#### RECORDS TO PROCESS:
»»

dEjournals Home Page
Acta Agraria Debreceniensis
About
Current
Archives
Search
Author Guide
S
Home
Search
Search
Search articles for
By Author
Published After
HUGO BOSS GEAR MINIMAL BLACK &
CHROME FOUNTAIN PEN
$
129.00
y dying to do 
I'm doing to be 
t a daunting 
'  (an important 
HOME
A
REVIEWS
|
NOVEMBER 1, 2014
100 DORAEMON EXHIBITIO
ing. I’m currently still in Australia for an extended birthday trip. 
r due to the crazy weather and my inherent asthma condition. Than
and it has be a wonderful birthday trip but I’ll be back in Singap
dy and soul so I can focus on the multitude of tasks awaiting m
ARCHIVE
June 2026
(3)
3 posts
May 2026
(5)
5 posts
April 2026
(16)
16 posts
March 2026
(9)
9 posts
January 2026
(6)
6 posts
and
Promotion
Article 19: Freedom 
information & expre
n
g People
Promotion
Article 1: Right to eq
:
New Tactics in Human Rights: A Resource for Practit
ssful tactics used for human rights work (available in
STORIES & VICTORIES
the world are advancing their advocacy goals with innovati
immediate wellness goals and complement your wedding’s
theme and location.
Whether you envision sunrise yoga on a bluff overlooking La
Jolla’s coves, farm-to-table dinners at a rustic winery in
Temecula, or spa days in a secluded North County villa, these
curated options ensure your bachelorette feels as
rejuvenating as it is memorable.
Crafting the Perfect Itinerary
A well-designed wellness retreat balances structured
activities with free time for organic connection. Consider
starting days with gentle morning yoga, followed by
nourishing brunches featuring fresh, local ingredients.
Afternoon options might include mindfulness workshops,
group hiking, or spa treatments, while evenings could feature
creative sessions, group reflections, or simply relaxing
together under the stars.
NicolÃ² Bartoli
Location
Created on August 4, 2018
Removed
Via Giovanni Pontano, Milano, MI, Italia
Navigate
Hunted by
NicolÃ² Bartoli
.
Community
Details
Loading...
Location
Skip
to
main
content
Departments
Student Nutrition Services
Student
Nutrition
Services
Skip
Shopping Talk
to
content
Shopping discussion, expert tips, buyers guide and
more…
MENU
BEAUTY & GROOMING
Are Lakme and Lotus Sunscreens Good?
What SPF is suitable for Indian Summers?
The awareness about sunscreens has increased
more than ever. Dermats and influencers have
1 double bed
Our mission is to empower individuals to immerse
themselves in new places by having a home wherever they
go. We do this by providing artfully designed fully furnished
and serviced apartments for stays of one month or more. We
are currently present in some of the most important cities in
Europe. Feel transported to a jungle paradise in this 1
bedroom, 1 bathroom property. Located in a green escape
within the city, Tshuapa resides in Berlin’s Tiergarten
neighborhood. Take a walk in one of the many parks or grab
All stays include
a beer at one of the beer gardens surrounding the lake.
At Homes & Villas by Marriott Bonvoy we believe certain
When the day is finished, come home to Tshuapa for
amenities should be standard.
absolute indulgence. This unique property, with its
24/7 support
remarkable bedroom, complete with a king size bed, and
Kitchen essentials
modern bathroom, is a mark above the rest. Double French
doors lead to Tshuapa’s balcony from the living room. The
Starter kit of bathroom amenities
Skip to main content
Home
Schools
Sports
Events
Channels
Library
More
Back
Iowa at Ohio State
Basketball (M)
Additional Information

««

#### YOUR ASSIGNMENT:
Write every line of the material out again exactly.

#### ANSWER SECTION:
dEjournals Home Page
Acta Agraria Debreceniensis
About
Current
Archives
Search
Author Guide
S
Home
Search
Search
Search articles for
By Author
Published After
HUGO BOSS GEAR MINIMAL BLACK &
CHROME FOUNTAIN PEN
$
129.00
y dying to do 
I'm doing to be 
t a daunting 
'  (an important 
HOME
A
REVIEWS
|
NOVEMBER 1, 2014
100 DORAEMON EXHIBITIO
ing. I’m currently still in Australia for an extended birthday trip. 
r due to the crazy weather and my inherent asthma condition. Than
and it has be a wonderful birthday trip but I’ll be back in Singap
dy and soul so I can focus on the multitude of tasks awaiting m
ARCHIVE
June 2026
(3)
3 posts
May 2026
(5)
5 posts
April 2026
(16)
16 posts
March 2026
(9)
9 posts
January 2026
(6)
6 posts
and
Promotion
Article 19: Freedom 
information & expre
n
g People
Promotion
Article 1: Right to eq
:
New Tactics in Human Rights: A Resource for Practit
ssful tactics used for human rights work (available in
STORIES & VICTORIES
the world are advancing their advocacy goals with innovati
immediate wellness goals and complement your wedding’s
theme and location.
Whether you envision sunrise yoga on a bluff overlooking La
Jolla’s coves, farm-to-table dinners at a rustic winery in
Temecula, or spa days in a secluded North County villa, these
curated options ensure your bachelorette feels as
rejuvenating as it is memorable.
Crafting the Perfect Itinerary
A well-designed wellness retreat balances structured
activities with free time for organic connection. Consider
starting days with gentle morning yoga, followed by
nourishing brunches featuring fresh, local ingredients.
Afternoon options might include mindfulness workshops,
group hiking, or spa treatments, while evenings could feature
creative sessions, group reflections, or simply relaxing
together under the stars.
NicolÃ² Bartoli
Location
Created on August 4, 2018
Removed
Via Giovanni Pontano, Milano, MI, Italia
Navigate
Hunted by
NicolÃ² Bartoli
.
Community
Details
Loading...
Location
Skip
to
main
content
Departments
Student Nutrition Services
Student
Nutrition
Services
Skip
Shopping Talk
to
content
Shopping discussion, expert tips, buyers guide and
more…
MENU
BEAUTY & GROOMING
Are Lakme and Lotus Sunscreens Good?
What SPF is suitable for Indian Summers?
The awareness about sunscreens has increased
more than ever. Dermats and influencers have
1 double bed
Our mission is to empower individuals to immerse
themselves in new places by having a home wherever they
go. We do this by providing artfully designed fully furnished
and serviced apartments for stays of one month or more. We
are currently present in some of the most important cities in
Europe. Feel transported to a jungle paradise in this 1
bedroom, 1 bathroom property. Located in a green escape
within the city, Tshuapa resides in Berlin’s Tiergarten
neighborhood. Take a walk in one of the many parks or grab
All stays include
a beer at one of the beer gardens surrounding the lake.
At Homes & Villas by Marriott Bonvoy we believe certain
When the day is finished, come home to Tshuapa for
amenities should be standard.
absolute indulgence. This unique property, with its
24/7 support
remarkable bedroom, complete with a king size bed, and
Kitchen essentials
modern bathroom, is a mark above the rest. Double French
doors lead to Tshuapa’s balcony from the living room. The
Starter kit of bathroom amenities
Skip to main content
Home
Schools
Sports
Events
Channels
Library
More
Back
Iowa at Ohio State
Basketball (M)
Additional Information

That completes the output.